Dataset entries:

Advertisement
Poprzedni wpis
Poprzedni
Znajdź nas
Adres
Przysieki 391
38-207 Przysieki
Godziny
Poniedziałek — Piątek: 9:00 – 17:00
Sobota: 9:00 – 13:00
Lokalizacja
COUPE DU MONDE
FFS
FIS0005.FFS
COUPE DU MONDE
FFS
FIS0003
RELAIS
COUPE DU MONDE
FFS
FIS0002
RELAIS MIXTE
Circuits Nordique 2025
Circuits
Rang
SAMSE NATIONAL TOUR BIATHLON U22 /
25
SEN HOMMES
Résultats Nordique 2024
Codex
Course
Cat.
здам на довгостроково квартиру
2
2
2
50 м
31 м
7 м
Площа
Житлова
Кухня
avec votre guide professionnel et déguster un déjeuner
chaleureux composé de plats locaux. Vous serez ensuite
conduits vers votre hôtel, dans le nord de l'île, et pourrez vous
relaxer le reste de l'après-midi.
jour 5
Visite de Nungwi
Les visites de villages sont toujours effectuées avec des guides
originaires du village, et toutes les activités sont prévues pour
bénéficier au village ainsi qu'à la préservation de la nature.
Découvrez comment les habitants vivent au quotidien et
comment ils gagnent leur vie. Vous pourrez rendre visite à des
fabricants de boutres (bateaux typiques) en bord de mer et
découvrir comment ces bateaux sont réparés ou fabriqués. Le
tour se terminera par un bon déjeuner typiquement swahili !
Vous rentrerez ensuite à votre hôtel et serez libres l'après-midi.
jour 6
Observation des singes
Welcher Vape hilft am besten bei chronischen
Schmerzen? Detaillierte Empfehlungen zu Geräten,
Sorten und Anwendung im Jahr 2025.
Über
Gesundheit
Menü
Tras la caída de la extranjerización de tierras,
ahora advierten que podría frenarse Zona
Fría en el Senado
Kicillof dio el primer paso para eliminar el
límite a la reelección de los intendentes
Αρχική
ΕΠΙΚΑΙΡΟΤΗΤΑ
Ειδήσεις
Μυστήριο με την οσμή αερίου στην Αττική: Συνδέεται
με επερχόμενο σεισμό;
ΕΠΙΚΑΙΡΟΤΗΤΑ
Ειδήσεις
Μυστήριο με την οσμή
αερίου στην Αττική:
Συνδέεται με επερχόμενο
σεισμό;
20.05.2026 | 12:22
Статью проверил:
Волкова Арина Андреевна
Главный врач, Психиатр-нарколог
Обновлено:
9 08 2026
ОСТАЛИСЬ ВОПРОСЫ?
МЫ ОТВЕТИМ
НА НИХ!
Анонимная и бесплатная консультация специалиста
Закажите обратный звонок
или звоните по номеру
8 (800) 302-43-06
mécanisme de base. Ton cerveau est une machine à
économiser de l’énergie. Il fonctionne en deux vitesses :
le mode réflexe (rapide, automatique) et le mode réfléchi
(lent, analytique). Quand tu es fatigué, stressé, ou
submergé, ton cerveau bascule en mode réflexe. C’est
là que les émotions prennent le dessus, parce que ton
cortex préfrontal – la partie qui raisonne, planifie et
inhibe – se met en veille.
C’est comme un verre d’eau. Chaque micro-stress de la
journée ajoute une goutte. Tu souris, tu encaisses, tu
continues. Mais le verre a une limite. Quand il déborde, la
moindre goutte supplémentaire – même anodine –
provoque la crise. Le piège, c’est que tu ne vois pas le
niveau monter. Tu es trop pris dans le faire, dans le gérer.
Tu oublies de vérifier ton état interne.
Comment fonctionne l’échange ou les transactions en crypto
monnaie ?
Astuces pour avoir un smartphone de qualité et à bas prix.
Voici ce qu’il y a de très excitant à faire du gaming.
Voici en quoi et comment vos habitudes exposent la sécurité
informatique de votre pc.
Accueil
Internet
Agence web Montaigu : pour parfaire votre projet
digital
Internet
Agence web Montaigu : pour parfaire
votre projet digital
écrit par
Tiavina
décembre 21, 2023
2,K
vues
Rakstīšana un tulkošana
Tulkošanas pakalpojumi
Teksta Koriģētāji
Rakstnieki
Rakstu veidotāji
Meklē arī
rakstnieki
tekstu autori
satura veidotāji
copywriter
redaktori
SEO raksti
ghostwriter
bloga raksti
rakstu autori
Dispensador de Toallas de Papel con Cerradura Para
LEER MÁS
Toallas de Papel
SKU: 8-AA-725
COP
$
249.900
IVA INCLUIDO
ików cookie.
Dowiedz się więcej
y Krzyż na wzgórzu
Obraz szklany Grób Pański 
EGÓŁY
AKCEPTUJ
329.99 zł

*Try it:*
Determine the number of lines in the data that contain "bateaux" as a word or string, and state only that number.

*Result for this task:*
2